Denton was roughly twenty-five square miles, many of those miles spanning the untamed mountains of central Pennsylvania with their one-lane winding roads, dense woods and rural residences spread out like carelessly thrown confetti. The population was edging over thirty thousand, just enough to give them about a half dozen murders a year—most of those domestic disputes—and enough rapes, robberies and drunken bar brawls to keep the police department staff of fifty-three moderately busy. Competent as they were, they simply weren’t equipped to handle an abduction case. Especially not the kind where the kidnapped girl was blond, vivacious, popular and college-bound. Every photo of Isabelle Coleman that Josie had seen—and the girl’s Facebook page boasted thousands of them, all of them set to public—looked like a glamour shot. Even in the photos where she and her friends made funny faces, poking out newly pierced tongues, Isabelle’s small pink barbell read “Princess” where it might as well have read “Perfect”.
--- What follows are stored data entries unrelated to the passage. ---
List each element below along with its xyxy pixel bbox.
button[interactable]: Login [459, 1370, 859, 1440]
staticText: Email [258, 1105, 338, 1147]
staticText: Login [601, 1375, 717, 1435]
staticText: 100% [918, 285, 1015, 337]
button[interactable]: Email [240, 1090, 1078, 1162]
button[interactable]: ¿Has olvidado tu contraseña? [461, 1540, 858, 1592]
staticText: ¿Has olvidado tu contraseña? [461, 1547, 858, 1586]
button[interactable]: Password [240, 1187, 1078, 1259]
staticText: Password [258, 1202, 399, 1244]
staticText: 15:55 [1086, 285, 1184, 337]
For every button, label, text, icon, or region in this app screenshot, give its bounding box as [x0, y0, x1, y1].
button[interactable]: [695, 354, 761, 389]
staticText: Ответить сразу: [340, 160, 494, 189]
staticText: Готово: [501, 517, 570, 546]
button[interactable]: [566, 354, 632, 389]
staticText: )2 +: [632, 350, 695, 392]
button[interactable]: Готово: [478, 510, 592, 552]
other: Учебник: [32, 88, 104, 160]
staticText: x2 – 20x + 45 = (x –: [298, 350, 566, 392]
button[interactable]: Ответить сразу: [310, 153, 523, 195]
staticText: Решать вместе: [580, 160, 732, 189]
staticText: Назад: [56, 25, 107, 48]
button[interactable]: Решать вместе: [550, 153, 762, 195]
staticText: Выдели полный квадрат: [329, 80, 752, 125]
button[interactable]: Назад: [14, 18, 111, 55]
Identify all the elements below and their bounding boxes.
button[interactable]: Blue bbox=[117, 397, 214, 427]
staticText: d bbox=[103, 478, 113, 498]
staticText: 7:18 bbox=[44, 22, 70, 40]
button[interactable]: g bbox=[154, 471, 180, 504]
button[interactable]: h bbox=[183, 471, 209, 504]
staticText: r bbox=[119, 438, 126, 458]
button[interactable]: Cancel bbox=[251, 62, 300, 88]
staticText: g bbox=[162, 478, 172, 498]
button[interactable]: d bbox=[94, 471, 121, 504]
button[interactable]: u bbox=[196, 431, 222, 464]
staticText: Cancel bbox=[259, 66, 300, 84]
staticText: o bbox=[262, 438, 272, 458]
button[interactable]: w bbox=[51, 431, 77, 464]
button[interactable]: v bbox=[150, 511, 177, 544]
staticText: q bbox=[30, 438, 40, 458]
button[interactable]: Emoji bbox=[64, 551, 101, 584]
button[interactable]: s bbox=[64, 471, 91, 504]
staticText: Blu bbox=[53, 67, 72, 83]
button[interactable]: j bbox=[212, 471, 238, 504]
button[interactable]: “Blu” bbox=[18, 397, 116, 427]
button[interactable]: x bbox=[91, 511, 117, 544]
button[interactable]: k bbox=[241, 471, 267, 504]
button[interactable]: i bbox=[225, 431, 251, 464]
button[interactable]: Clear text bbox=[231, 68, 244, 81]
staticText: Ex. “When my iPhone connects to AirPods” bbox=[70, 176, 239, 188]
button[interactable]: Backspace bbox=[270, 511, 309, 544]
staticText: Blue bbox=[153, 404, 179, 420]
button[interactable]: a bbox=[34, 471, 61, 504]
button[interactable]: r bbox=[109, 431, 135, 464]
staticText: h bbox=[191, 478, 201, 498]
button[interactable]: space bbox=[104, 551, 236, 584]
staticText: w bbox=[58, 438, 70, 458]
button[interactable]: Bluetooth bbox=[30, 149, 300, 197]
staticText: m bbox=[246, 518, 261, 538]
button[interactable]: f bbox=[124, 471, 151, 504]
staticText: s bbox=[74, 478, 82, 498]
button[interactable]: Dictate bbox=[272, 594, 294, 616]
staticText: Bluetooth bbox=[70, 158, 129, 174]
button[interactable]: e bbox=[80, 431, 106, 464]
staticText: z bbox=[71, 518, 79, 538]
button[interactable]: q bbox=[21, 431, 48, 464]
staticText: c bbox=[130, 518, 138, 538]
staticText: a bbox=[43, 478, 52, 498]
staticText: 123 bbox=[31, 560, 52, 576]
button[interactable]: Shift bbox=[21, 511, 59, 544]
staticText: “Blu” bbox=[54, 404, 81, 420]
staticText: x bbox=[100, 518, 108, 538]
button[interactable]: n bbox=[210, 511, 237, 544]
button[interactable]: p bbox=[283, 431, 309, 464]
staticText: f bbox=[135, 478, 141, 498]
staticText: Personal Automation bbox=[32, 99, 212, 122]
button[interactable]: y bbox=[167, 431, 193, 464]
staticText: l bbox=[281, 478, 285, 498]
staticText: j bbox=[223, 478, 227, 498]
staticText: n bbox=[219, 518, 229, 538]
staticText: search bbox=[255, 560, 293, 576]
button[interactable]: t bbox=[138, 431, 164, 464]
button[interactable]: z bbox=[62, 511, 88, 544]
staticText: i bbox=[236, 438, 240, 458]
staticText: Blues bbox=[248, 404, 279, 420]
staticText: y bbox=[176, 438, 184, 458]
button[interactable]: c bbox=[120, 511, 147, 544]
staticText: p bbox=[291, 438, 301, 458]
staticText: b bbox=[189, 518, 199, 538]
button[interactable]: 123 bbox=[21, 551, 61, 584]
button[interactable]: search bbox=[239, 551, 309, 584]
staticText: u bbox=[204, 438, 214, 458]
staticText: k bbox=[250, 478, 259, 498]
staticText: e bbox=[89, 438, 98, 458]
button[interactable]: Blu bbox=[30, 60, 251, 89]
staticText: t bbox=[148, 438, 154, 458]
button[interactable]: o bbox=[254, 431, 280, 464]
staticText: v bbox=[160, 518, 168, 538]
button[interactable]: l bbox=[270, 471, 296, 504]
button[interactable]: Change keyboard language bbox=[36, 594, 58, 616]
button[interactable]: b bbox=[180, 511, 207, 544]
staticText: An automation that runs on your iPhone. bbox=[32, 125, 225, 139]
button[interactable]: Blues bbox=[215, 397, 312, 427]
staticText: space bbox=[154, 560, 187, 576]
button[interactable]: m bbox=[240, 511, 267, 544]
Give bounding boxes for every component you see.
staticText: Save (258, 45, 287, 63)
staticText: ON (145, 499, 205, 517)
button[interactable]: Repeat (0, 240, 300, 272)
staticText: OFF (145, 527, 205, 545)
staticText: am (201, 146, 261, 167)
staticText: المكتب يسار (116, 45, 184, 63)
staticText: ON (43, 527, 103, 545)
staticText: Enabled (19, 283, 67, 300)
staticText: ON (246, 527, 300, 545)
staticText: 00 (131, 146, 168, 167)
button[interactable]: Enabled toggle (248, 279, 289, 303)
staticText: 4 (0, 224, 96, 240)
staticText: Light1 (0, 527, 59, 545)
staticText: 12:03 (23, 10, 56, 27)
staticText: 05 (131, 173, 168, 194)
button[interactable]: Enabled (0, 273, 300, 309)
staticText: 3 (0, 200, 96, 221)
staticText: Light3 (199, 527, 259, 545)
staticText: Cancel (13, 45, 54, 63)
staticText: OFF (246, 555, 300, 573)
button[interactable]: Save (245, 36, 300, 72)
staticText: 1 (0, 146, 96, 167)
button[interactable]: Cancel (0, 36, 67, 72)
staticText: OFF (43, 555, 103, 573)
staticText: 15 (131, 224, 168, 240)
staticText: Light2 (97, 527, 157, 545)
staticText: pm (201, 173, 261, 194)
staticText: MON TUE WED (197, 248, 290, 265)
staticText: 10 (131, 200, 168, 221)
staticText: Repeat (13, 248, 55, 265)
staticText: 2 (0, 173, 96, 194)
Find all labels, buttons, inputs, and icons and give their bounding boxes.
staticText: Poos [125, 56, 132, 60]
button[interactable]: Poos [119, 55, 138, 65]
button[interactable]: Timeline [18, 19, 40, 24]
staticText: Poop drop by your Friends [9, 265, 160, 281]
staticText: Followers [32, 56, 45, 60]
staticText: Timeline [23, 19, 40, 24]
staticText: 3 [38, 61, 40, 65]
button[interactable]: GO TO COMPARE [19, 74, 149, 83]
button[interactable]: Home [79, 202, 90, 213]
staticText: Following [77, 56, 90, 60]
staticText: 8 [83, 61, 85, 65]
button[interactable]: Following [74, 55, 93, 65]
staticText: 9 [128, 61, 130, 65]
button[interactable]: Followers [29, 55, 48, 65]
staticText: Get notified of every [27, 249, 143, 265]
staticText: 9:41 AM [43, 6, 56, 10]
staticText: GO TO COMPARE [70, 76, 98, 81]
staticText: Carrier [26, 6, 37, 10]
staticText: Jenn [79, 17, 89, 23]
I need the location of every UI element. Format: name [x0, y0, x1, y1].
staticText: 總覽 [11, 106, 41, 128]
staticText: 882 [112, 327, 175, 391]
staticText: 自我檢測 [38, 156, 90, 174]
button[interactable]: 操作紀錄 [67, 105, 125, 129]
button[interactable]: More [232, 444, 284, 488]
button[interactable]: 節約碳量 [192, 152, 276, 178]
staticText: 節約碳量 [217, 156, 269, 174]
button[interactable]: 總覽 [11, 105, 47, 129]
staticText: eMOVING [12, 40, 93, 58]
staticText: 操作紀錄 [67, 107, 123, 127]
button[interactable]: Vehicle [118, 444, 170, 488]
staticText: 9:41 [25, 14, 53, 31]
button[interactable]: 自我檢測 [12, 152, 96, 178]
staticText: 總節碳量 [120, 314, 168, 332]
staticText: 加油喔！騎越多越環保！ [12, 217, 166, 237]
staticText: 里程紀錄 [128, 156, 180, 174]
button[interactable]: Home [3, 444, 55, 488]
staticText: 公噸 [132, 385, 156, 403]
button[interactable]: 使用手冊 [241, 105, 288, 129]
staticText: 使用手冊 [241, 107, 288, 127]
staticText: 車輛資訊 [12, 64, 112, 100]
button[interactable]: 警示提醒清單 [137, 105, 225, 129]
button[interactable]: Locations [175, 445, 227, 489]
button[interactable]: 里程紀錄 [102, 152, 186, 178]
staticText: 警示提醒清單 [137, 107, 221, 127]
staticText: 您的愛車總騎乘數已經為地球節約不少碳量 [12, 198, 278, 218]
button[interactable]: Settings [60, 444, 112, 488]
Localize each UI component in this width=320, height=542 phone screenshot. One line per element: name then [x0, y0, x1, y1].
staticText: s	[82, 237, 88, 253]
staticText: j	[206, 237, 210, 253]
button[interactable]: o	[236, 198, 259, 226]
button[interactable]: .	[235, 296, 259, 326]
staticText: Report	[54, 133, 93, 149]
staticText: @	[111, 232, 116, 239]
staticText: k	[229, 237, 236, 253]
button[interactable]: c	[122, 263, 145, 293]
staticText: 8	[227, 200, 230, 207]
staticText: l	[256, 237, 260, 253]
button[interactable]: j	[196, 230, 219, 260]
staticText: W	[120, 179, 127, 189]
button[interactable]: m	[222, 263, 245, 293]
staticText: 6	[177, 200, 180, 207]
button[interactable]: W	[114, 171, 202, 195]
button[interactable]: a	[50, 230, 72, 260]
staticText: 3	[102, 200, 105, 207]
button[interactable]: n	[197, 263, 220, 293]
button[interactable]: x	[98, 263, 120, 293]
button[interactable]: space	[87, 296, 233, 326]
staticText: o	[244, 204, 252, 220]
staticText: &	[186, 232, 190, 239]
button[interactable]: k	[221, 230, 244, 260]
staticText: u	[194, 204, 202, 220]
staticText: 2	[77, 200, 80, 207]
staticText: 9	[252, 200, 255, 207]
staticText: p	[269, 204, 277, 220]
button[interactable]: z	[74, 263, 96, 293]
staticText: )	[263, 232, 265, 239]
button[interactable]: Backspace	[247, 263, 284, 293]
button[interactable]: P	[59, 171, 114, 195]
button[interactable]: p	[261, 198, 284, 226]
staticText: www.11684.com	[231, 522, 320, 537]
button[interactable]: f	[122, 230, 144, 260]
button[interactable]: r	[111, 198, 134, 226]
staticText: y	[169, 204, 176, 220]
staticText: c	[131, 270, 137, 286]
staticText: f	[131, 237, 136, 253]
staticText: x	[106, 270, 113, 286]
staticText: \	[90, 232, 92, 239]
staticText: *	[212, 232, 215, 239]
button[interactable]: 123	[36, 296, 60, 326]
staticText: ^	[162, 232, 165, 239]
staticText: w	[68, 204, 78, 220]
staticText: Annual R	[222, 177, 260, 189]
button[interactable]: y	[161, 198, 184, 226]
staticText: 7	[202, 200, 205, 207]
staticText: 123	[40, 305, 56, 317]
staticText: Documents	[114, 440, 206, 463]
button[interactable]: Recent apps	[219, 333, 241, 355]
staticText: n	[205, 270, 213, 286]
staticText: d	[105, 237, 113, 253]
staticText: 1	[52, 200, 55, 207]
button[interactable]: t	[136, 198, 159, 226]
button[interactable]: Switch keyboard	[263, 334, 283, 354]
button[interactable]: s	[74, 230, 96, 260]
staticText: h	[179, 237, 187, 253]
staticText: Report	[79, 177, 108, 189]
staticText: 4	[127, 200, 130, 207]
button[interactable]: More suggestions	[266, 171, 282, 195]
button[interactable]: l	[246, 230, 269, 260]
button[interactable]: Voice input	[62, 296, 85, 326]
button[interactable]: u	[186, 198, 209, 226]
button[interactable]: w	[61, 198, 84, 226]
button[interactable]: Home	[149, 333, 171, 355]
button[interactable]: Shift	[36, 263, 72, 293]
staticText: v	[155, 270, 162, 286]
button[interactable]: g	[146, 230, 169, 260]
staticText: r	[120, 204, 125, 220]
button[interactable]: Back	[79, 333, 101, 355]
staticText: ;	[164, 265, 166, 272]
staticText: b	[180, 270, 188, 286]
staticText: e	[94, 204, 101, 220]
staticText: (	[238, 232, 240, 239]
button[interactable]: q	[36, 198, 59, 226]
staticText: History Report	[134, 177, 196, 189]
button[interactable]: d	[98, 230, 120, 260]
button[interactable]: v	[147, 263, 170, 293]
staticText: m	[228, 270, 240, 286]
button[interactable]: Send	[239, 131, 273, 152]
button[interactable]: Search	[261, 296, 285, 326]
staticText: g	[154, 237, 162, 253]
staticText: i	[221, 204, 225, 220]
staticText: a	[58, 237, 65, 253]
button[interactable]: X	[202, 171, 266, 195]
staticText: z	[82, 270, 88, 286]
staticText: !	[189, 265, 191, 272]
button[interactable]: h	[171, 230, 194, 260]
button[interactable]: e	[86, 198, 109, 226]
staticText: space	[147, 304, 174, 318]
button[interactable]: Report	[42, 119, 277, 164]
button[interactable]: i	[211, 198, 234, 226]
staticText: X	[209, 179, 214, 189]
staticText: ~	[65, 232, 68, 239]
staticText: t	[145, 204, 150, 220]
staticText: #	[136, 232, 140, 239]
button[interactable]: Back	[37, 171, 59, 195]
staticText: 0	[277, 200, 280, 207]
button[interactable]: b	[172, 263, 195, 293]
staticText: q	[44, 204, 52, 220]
The double doors to the Stop and Go whooshed open and two twenty-somethings made their way toward the gas pumps. Across from Josie sat their tiny yellow Subaru. The woman got in as the man pumped gas. Josie felt their eyes on her but refused to give them the satisfaction of looking back. Not that they’d have the balls to ask her any questions. Most people didn’t. They just liked to stare. At least her indiscretion wasn’t on the news anymore. In a small city where the standard newsworthy items were car accidents, local charity activities, and who got the biggest buck during hunting season, nobody cared anymore about the crazy lady cop with a temper.